START DATASET RECORDS
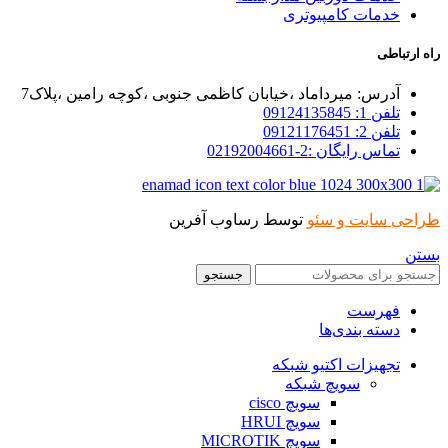
خدمات کامپیوتری
راه ارتباطی
آدرس: میرداماد ،خیابان کاظمی جنوبی ،کوچه رامین ،پلاک7
تلفن 1: 09124135845
تلفن 2: 09121176451
تماس رایگان :2-02192004661
طراحی سایت و سئو
توسط رساوب آفرین
بستن
جستجو
فهرست
دسته بندی‌ها
تجهیزات اکتیو شبکه
سویچ شبکه
سویچ cisco
سویچ HRUI
سویچ MICROTIK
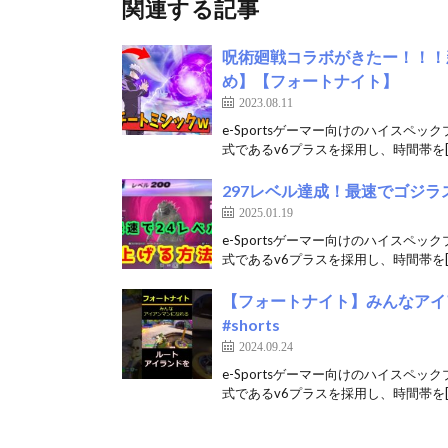
関連する記事
呪術廻戦コラボがきたー！！！
め】【フォートナイト】
2023.08.11
e-Sportsゲーマー向けのハイスペッ
式であるv6プラスを採用し、時間帯を[
297レベル達成！最速でゴジ
2025.01.19
e-Sportsゲーマー向けのハイスペッ
式であるv6プラスを採用し、時間帯を[
【フォートナイト】みんなアイアン
#shorts
2024.09.24
e-Sportsゲーマー向けのハイスペッ
式であるv6プラスを採用し、時間帯を[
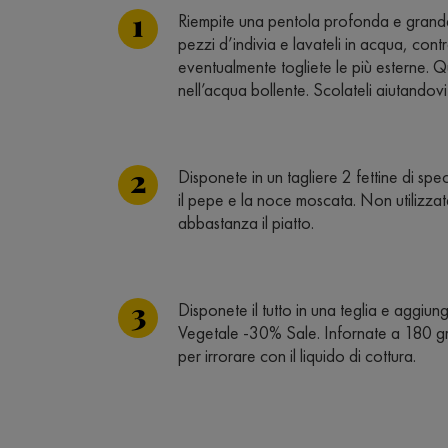
Riempite una pentola profonda e grande c
pezzi d’indivia e lavateli in acqua, contr
eventualmente togliete le più esterne. Q
nell’acqua bollente. Scolateli aiutando
Disponete in un tagliere 2 fettine di sp
il pepe e la noce moscata. Non utilizza
abbastanza il piatto.
Disponete il tutto in una teglia e aggiun
Vegetale -30% Sale. Infornate a 180 grad
per irrorare con il liquido di cottura.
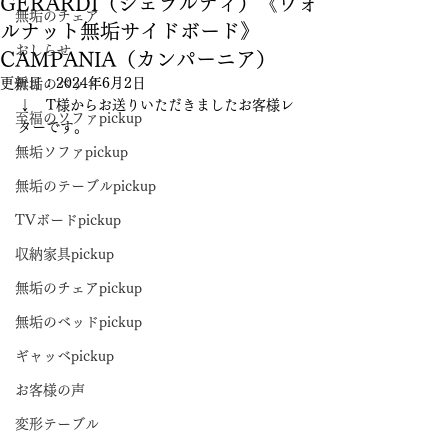
GERARDI（ジェラルディ）《ウォ
無垢のチェア
ルナット無垢サイドボード》
おしらせ
CAMPANIA（カンパーニア）
更新日：
2024年6月2日
無垢のベッド
↓　T様からお送りいただきましたお客様レ
至福のソファpickup
ターです。
無垢ソファpickup
無垢のテーブルpickup
TVボードpickup
収納家具pickup
無垢のチェアpickup
無垢のベッドpickup
ギャッベpickup
お客様の声
変形テーブル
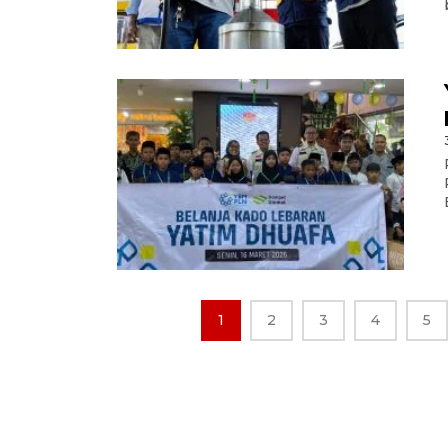
1
2
3
4
5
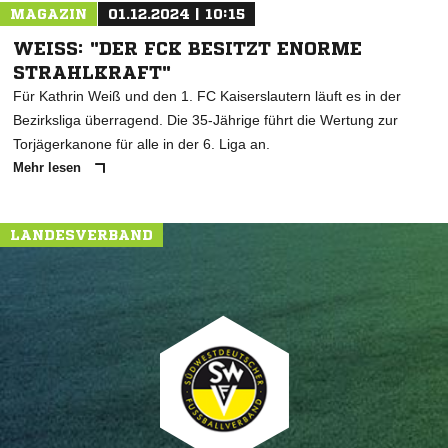
MAGAZIN
01.12.2024 | 10:15
WEISS: "DER FCK BESITZT ENORME S
TRAHLKRAFT"
Für Kathrin Weiß und den 1. FC Kaiserslautern läuft es in der
Bezirksliga überragend. Die 35-Jährige führt die Wertung zur
Torjägerkanone für alle in der 6. Liga an.
Mehr lesen
LANDESVERBAND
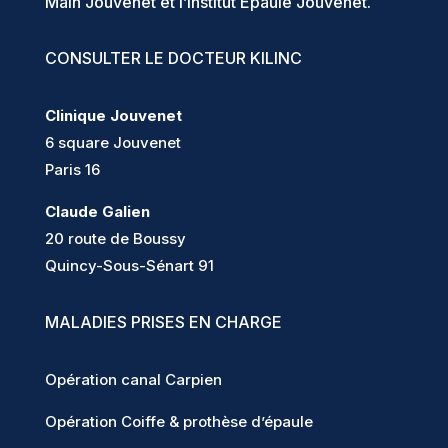
Main Jouvenet et l’Institut Epaule Jouvenet.
CONSULTER LE DOCTEUR KILINC
Clinique Jouvenet
6 square Jouvenet
Paris 16
Claude Galien
20 route de Boussy
Quincy-Sous-Sénart 91
MALADIES PRISES EN CHARGE
Opération canal Carpien
Opération Coiffe & prothèse d’épaule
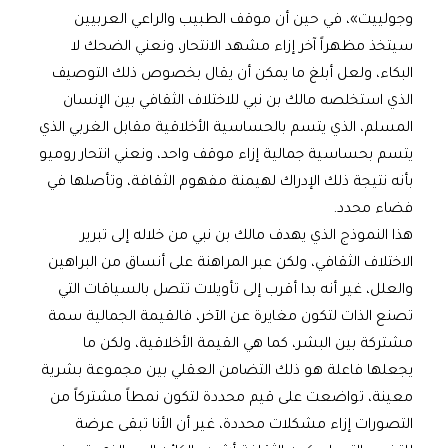
وجولييت»، في حين أن موقف الطبيب والراعي العربيين
سيتخذ مظهراً آخر إزاء مشهد الانتحار، ونعني الضحك لا
البكاء، ولعل أبلغ ما يمكن أن يقال بخصوص ذلك التوصيف
الذي استخلصه مالك بن نبي للاختلاف الثقافي بين الإنسان
المسلم، الذي يتسم بالحساسية الأخلاقية مقابل الغربي الذي
يتسم بحساسية جمالية إزاء موقف واحد، ونعني انتحار روميو
بأنه نتيجة ذلك الإدراك لهيمنة مفهوم الثقافة، وتأصلها في
فضاء محدد.
هذا النموذج الذي يهدف مالك بن نبي من خلاله إلى تبرير
الاختلاف الثقافي، ولكن عبر المراهنة على أنساق من البراهين
والعلل، غير أنه بدا أقرب إلى تأويلات تتصل بالسياقات التي
تصنع الذات لتكون مغايرة عن الآخر، فالقيمة الجمالية سمة
مشتركة بين البشر، كما هي القيمة الأخلاقية، ولكن ما
يجعلها فاعلة هو ذلك التضامن العقلي بين مجموعة بشرية
معينة، تواضعت على قيم محددة لتكون نمطاً مشتركاً من
التصورات إزاء مشكلات محددة، غير أن الأنا تبقى عرضة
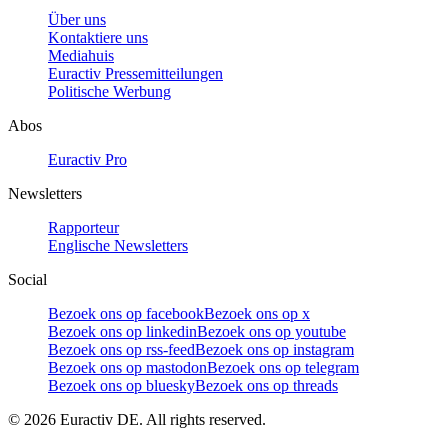
Über uns
Kontaktiere uns
Mediahuis
Euractiv Pressemitteilungen
Politische Werbung
Abos
Euractiv Pro
Newsletters
Rapporteur
Englische Newsletters
Social
Bezoek ons op facebook
Bezoek ons op x
Bezoek ons op linkedin
Bezoek ons op youtube
Bezoek ons op rss-feed
Bezoek ons op instagram
Bezoek ons op mastodon
Bezoek ons op telegram
Bezoek ons op bluesky
Bezoek ons op threads
©
2026
Euractiv DE. All rights reserved.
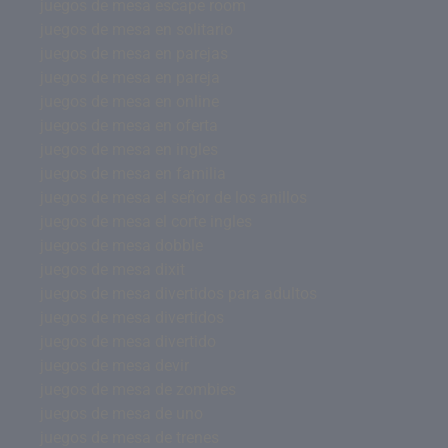
juegos de mesa escape room
juegos de mesa en solitario
juegos de mesa en parejas
juegos de mesa en pareja
juegos de mesa en online
juegos de mesa en oferta
juegos de mesa en ingles
juegos de mesa en familia
juegos de mesa el señor de los anillos
juegos de mesa el corte ingles
juegos de mesa dobble
juegos de mesa dixit
juegos de mesa divertidos para adultos
juegos de mesa divertidos
juegos de mesa divertido
juegos de mesa devir
juegos de mesa de zombies
juegos de mesa de uno
juegos de mesa de trenes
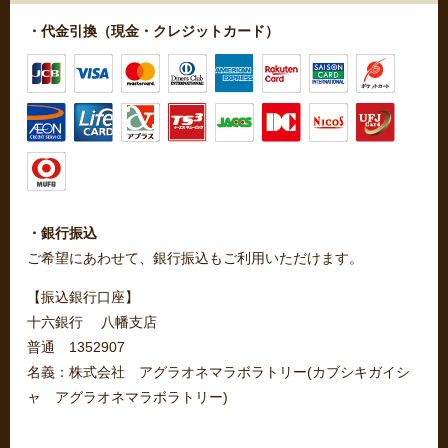
・代金引換（現金・クレジットカード）
・銀行振込
ご希望にあわせて、銀行振込もご利用いただけます。
【振込銀行口座】
十六銀行 八幡支店
普通 1352907
名義：株式会社 アグラオネマラボラトリー(カブシキガイシ
ャ アグラオネマラボラトリー)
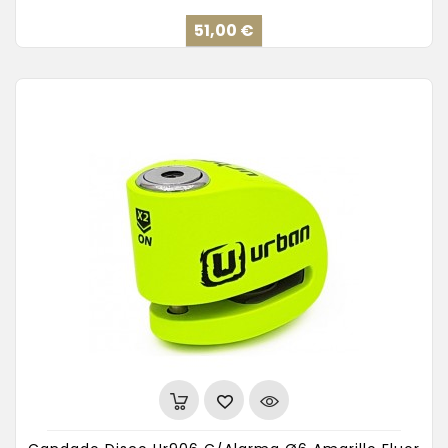
Precio
51,00 €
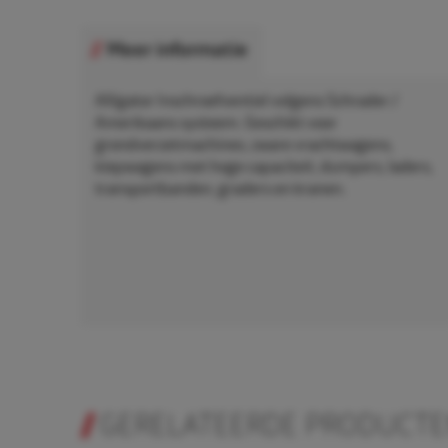
Meer informatie
Alligator Inschroefventiel volgens Schrader /
Amerikaans systeem. Geschikt voor
grondverzetmachines, zware vrachtwagens,
kiepwagens met hoge capaciteit, dumpers, laders,
transportbanden, graders en kranen.
GERELATEERDE PRODUCT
END DATASET RECORDS
In the data above, find the line with "per irrorare con il liquido di cottura." and the line with "01.12.2024 | 10:15". Please copy exactly those two lines and every line between them, but not the pictures.

per irrorare con il liquido di cottura.
GERARDI（ジェラルディ）《ウォ
無垢のチェア
ルナット無垢サイドボード》
おしらせ
CAMPANIA（カンパーニア）
更新日：
2024年6月2日
無垢のベッド
↓　T様からお送りいただきましたお客様レ
至福のソファpickup
ターです。
無垢ソファpickup
無垢のテーブルpickup
TVボードpickup
収納家具pickup
無垢のチェアpickup
無垢のベッドpickup
ギャッベpickup
お客様の声
変形テーブル
1
2
3
4
5
MAGAZIN
01.12.2024 | 10:15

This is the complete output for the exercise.